With "price" as the search word, show every line of the material that has it.
BEGIN
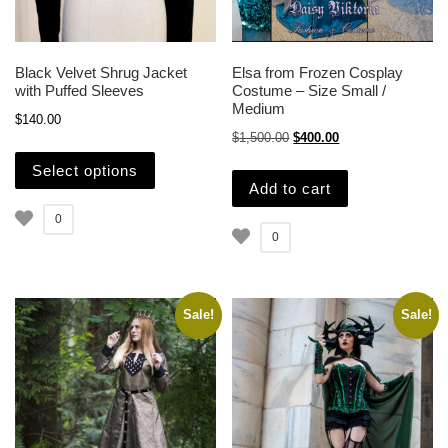
Black Velvet Shrug Jacket
Elsa from Frozen Cosplay
with Puffed Sleeves
Costume – Size Small /
Medium
$
140.00
Original price was: $1,500.
Current price is: $
$
1,500.00
$
400.00
This product has multiple variants. The opti
Select options
Add to cart
0
0
Sale!
Sale!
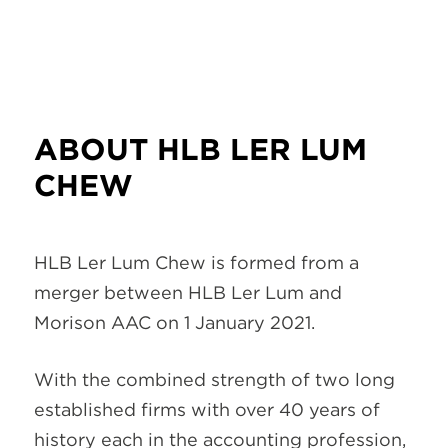
ABOUT HLB LER LUM
CHEW
HLB Ler Lum Chew is formed from a
merger between HLB Ler Lum and
Morison AAC on 1 January 2021.
With the combined strength of two long
established firms with over 40 years of
history each in the accounting profession,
END
Reply to the exercise:
Original price was: $1,500.
Current price is: $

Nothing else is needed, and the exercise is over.